"Marseille : opération mains propres avec le Scrubb" La Provence 16/02/2016

"Marseille : opération mains propres avec le Scrubb" La Provence 16/02/2016

This entry was published on 16/02/2016 by Nicolas Opigez.

Le Sérail et la Compagnie du bicarbonate lancent un savon

Au Sérail, le savon de Marseille est produit de manière artisanale au rythme moyen de 30 tonnes par mois. Ici, la production du "Scrubb", qui sera vendu en bloc de 100 g. Photos patrick nosetto
Au Sérail, le savon de Marseille est produit de manière artisanale au rythme moyen de 30 tonnes par mois. Ici, la production du "Scrubb", qui sera vendu en bloc de 100 g. Photos patrick nosetto

Vous avez les mains noires et grasses après avoir pratiqué des travaux de mécanique ou d'entretien ? Vous cherchez toujours un produit qui gratte sans fragiliser votre peau, afin que vos mains retrouvent un état plus présentable ? Alors vous aimerez le "Scrubb". Un produit à base de savon de Marseille et de bicarbonate de sodium, l'autre nom du bicarbonate de soude. Une matière première sur laquelle Nicolas Palangié, un ancien de Solvay fondateur de l'entreprise Compagnie du bicarbonate, connaît tout. Et c'est parce que le Nordiste cherchait un partenaire expert dans le domaine du savon de Marseille, qu'il a approché Daniel Boetto, le maître savonnier qui préside le Sérail. Du partenariat des deux est né ce Scrubb, par référence au verbe anglais "to scrub", gratter.

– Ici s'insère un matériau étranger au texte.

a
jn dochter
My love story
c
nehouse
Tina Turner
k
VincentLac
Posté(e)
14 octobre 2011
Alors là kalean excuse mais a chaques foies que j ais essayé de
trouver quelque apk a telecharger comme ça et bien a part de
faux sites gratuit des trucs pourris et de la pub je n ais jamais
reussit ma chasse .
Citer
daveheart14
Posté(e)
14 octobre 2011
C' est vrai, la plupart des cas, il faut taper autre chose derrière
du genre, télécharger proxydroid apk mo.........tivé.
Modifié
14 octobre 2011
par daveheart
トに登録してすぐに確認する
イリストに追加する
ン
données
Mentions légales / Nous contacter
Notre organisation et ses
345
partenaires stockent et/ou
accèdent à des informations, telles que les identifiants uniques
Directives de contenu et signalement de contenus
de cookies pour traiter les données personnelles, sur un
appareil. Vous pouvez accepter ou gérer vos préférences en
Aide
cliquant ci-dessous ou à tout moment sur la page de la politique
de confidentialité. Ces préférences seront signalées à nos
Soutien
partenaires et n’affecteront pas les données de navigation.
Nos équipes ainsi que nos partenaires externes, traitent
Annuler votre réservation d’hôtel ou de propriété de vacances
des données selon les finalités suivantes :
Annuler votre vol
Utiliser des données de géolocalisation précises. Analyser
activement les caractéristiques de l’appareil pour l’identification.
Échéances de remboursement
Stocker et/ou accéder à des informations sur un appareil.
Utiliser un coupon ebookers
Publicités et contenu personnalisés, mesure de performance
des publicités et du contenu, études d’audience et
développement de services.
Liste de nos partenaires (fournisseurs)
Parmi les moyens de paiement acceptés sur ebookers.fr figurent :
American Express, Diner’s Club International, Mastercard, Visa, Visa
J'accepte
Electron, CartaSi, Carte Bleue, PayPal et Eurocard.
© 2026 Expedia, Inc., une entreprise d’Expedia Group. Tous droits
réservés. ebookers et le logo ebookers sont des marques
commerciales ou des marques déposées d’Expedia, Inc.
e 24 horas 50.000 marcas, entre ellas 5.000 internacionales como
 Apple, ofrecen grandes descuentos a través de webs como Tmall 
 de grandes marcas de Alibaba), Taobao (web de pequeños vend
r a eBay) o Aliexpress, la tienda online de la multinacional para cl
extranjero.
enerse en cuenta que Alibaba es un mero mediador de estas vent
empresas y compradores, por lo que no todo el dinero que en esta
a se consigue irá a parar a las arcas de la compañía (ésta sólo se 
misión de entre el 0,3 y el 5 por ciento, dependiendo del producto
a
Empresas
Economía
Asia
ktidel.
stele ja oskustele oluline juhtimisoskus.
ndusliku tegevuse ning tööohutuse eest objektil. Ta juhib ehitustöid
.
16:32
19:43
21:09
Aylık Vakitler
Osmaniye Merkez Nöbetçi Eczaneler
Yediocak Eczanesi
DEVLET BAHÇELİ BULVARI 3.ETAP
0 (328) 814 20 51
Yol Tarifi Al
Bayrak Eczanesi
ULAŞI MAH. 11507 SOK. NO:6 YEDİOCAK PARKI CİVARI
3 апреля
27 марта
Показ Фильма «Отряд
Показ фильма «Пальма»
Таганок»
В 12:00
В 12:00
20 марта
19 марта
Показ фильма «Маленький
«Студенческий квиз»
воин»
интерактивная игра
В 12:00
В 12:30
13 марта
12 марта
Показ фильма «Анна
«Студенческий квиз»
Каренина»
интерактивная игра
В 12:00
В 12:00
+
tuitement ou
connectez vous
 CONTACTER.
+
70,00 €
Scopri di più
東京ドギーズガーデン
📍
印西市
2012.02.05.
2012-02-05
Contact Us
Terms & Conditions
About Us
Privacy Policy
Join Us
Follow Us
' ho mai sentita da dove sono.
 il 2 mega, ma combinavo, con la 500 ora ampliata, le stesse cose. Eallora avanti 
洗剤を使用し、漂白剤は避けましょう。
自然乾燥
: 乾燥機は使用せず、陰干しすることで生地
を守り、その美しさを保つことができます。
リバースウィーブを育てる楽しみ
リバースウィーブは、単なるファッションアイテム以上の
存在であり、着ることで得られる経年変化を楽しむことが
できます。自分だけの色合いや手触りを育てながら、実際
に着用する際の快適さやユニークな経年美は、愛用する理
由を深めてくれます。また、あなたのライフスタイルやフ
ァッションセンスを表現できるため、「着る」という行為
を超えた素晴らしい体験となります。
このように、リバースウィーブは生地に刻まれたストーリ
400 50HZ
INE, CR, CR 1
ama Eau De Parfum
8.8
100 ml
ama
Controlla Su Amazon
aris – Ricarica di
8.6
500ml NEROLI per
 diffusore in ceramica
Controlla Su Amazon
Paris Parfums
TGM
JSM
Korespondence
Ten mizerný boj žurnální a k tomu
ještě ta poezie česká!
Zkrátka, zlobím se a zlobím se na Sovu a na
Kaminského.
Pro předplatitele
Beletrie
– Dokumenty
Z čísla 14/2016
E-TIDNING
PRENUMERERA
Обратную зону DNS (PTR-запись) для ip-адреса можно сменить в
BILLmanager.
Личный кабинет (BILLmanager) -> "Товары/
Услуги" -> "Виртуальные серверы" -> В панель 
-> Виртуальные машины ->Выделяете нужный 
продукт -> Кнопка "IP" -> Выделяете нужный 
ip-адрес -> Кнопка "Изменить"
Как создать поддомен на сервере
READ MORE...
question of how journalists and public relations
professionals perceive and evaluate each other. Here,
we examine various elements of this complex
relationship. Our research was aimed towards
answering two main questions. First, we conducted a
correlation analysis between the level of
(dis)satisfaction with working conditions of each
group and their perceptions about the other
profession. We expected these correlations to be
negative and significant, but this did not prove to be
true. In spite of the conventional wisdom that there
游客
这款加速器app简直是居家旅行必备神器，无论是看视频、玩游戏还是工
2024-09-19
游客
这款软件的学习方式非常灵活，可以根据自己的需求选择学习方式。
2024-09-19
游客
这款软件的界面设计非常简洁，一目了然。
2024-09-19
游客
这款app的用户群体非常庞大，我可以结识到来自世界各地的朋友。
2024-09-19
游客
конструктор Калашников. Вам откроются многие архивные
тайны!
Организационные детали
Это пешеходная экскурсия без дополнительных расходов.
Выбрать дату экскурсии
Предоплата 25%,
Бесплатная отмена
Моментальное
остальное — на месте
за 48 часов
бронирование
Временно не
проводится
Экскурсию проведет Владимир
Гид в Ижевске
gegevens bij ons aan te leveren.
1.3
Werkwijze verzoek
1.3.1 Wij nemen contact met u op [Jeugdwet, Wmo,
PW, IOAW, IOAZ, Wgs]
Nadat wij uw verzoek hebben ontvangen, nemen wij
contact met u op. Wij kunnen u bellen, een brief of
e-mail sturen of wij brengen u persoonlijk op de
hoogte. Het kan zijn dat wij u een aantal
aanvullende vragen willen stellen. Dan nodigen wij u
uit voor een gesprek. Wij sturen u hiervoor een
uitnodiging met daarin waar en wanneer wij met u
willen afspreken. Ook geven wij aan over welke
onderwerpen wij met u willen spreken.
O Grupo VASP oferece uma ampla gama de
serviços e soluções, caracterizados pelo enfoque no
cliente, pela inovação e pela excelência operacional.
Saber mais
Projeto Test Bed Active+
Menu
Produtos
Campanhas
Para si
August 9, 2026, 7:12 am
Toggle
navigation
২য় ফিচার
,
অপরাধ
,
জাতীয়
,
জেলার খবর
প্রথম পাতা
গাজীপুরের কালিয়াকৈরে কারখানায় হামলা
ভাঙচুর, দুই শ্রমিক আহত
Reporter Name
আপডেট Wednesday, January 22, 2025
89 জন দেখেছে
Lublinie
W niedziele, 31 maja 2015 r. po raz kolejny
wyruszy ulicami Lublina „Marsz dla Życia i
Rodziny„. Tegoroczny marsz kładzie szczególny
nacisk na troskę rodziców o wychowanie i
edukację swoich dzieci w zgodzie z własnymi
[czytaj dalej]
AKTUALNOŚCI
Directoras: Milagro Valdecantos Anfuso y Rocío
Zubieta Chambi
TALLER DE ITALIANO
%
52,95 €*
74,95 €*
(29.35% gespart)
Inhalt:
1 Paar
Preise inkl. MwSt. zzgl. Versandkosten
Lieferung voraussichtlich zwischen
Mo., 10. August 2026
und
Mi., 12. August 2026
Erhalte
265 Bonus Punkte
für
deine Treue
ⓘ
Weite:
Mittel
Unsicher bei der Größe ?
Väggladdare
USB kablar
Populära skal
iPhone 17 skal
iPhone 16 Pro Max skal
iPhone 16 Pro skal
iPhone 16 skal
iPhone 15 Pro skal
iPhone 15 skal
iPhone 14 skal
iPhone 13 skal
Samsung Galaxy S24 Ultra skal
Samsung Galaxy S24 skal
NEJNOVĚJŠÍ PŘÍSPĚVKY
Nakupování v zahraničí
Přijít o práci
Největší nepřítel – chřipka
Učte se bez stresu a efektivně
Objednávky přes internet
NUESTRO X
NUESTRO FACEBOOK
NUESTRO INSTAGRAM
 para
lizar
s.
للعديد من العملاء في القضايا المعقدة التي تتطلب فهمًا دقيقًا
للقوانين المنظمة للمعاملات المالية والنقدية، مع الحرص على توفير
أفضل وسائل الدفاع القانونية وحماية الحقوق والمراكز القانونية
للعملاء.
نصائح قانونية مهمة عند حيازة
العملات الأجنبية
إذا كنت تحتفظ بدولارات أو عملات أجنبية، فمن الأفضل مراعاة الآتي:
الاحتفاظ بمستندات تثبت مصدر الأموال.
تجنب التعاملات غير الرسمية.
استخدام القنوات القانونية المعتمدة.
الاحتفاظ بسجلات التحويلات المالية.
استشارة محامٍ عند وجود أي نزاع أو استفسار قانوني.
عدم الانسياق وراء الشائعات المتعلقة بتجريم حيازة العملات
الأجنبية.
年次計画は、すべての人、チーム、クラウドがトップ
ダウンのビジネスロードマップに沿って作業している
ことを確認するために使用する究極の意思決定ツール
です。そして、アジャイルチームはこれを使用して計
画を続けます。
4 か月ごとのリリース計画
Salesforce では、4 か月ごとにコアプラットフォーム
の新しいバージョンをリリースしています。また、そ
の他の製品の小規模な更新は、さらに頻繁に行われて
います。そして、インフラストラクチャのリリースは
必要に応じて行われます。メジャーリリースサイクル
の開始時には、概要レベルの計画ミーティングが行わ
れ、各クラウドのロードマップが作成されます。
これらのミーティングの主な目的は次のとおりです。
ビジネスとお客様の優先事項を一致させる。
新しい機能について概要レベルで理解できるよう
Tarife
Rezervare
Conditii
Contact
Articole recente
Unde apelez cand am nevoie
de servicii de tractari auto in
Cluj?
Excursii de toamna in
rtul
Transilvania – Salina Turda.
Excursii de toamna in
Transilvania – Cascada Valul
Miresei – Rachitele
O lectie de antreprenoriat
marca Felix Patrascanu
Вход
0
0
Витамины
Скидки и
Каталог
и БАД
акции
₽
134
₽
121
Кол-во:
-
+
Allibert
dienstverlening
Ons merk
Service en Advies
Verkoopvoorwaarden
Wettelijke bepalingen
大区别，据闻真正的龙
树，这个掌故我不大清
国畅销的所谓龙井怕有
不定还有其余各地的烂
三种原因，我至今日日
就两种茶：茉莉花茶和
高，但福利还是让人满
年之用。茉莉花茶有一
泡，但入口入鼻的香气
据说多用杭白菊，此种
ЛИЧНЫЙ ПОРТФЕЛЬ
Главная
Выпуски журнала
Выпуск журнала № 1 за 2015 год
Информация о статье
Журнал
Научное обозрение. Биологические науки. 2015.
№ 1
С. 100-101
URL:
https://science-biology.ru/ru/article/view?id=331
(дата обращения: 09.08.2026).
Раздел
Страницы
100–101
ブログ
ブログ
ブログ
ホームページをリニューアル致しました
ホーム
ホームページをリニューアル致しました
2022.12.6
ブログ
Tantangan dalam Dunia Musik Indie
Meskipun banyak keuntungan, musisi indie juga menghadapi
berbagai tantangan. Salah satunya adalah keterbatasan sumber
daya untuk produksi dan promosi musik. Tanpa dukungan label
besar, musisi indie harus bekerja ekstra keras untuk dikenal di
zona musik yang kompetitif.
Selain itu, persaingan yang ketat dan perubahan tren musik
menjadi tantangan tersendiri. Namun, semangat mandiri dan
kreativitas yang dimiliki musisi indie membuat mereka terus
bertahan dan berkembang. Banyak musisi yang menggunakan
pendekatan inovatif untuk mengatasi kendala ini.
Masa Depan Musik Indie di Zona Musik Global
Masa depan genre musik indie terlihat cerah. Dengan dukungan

"C'est un produit composé pour une moitié de savon de Marseille traditionnel et pour l'autre, de bicarbonate en grains pour obtenir l'effet grattant. Il nettoie rapidement les mains très grasses et très sales sans les irriter. Il existe en deux parfums : lavandin et citron", explique Nicolas Palangié. Puis de poursuivre : "Je suis très attaché aux produits naturels. Le bicarbonate a de multiples applications et les pistes dedéveloppement sont nombreuses. C'est pour cela que j'ai créé mon entreprise. Le savon de Marseille, avec ses 72 % d'huiles végétales, est un autre produit noble et naturel. Le point commun entre les deux est cette volonté de se relancer."

La collaboration avec le Sérail avait déjà donné naissance au "Lingot" avant le "Scrubb"

Le partenariat avec le Sérail qui emploie 15 salariés et produit chaque mois à Marseille une moyenne de 40 tonnes de savon, n'est cependant pas une première. Entamé il y a trois ans, il a déjà donné naissance au "Lingot", un savon de Marseille enrichi de bicarbonate à hauteur de 25 %. Conçu pour un usage ménager, il fait merveille dans le nettoyage de vêtements en venant à bout des taches rebelles et en blanchissant les cols. "C'est sa forme et sa couleur jaune qui sont à l'origine du nom que les Marseillais ont trouvé", poursuit Nicolas Palangié.

Au Sérail, on ne cache pas que le "lingot" est une véritable réussite. "On est bien au-delà de nos espérances. Ce produit est incontrôlable et marche fort", avoue le responsable des ventes. Qui espère que le "Scrubb" vendu moins de 4 € les 100 g, connaîtra le même engouement. Une chose est au moins certaine : le savon de Marseille diversifie lui aussi ses applications.